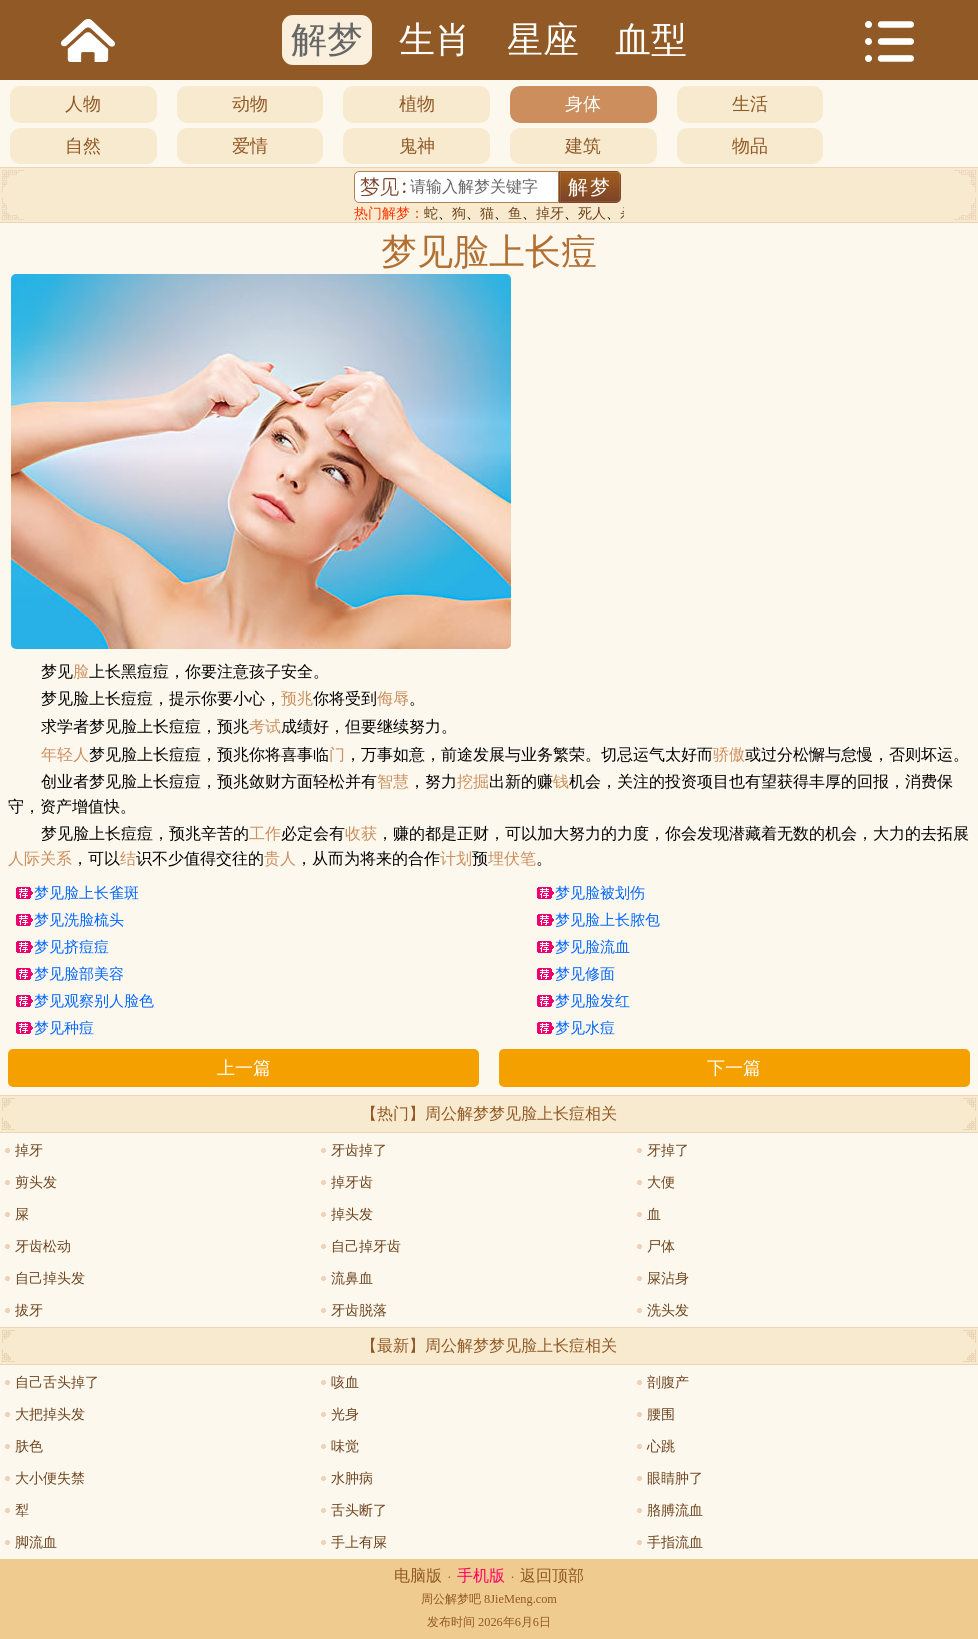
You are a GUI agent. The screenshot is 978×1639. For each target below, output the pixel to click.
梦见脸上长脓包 (607, 920)
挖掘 (473, 782)
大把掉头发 (50, 1414)
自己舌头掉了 (57, 1382)
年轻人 (65, 755)
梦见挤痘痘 (71, 947)
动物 (250, 104)
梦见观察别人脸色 (94, 1001)
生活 (750, 104)
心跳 (661, 1446)
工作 (265, 834)
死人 (592, 213)
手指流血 (675, 1542)
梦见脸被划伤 (600, 893)
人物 (83, 104)
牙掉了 (668, 1150)
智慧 (393, 782)
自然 (83, 146)
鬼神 (417, 146)
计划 (456, 859)
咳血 (345, 1382)
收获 (361, 834)
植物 (417, 104)
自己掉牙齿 (366, 1246)
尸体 (661, 1246)
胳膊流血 (675, 1510)
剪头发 (36, 1182)
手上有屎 (359, 1542)
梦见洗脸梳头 (79, 920)
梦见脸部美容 (79, 974)
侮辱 (393, 699)
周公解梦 (445, 1599)
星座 (543, 40)
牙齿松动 (43, 1246)
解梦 (327, 40)
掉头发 (352, 1214)
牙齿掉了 (359, 1150)
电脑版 (418, 1575)
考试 (265, 727)
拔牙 (29, 1310)
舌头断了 (359, 1510)
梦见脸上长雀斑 (86, 893)
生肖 (435, 40)
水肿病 (352, 1478)
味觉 (345, 1446)
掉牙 (550, 213)
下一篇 (734, 1068)
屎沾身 (668, 1278)
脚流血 (36, 1542)
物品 (750, 146)
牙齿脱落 (359, 1310)
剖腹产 (668, 1382)
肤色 (29, 1446)
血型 (651, 40)
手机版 (481, 1575)
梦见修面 (585, 974)
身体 (583, 104)
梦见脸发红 (592, 1001)
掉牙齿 (352, 1182)
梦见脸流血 (592, 947)
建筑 (583, 146)
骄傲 (729, 755)
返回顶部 (552, 1575)
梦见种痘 (64, 1028)
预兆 (297, 699)
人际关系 (40, 859)
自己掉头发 (50, 1278)
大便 (661, 1182)
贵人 (280, 859)
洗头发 (668, 1310)
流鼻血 (352, 1278)
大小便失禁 (50, 1478)
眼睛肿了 (675, 1478)
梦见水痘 (585, 1028)
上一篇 (244, 1068)
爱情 (250, 146)
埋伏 (504, 859)
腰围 (661, 1414)
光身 (345, 1414)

__________________________________________________

• [WHAT THE TASK REQUIRES]: From the first line to the last, repeat the entries exactly and leave out the pictures.

• [ANSWER SPACE]:
You are a GUI agent. The screenshot is 978×1639. For each target below, output the pixel to click.
梦见脸上长脓包 (607, 920)
挖掘 (473, 782)
大把掉头发 (50, 1414)
自己舌头掉了 (57, 1382)
年轻人 (65, 755)
梦见挤痘痘 (71, 947)
动物 (250, 104)
梦见观察别人脸色 (94, 1001)
生活 (750, 104)
心跳 (661, 1446)
工作 (265, 834)
死人 (592, 213)
手指流血 (675, 1542)
梦见脸被划伤 (600, 893)
人物 (83, 104)
牙掉了 (668, 1150)
智慧 (393, 782)
自然 (83, 146)
鬼神 (417, 146)
计划 (456, 859)
咳血 (345, 1382)
收获 (361, 834)
植物 (417, 104)
自己掉牙齿 (366, 1246)
尸体 (661, 1246)
胳膊流血 (675, 1510)
剪头发 (36, 1182)
手上有屎 (359, 1542)
梦见洗脸梳头 (79, 920)
梦见脸部美容 (79, 974)
侮辱 (393, 699)
周公解梦 (445, 1599)
星座 (543, 40)
牙齿松动 (43, 1246)
解梦 (327, 40)
掉头发 (352, 1214)
牙齿掉了 (359, 1150)
电脑版 (418, 1575)
考试 (265, 727)
拔牙 (29, 1310)
舌头断了 (359, 1510)
梦见脸上长雀斑 (86, 893)
生肖 (435, 40)
水肿病 (352, 1478)
味觉 (345, 1446)
掉牙 (550, 213)
下一篇 (734, 1068)
屎沾身 (668, 1278)
脚流血 (36, 1542)
物品 (750, 146)
牙齿脱落 (359, 1310)
剖腹产 (668, 1382)
肤色 (29, 1446)
血型 (651, 40)
手机版 (481, 1575)
梦见修面 (585, 974)
身体 (583, 104)
梦见脸发红 (592, 1001)
掉牙齿 (352, 1182)
梦见脸流血 (592, 947)
建筑 (583, 146)
骄傲 (729, 755)
返回顶部 (552, 1575)
梦见种痘 (64, 1028)
预兆 (297, 699)
人际关系 (40, 859)
自己掉头发 (50, 1278)
大便 (661, 1182)
贵人 (280, 859)
洗头发 (668, 1310)
流鼻血 (352, 1278)
大小便失禁 (50, 1478)
眼睛肿了 (675, 1478)
梦见水痘 (585, 1028)
上一篇 (244, 1068)
爱情 (250, 146)
埋伏 (504, 859)
腰围 (661, 1414)
光身 (345, 1414)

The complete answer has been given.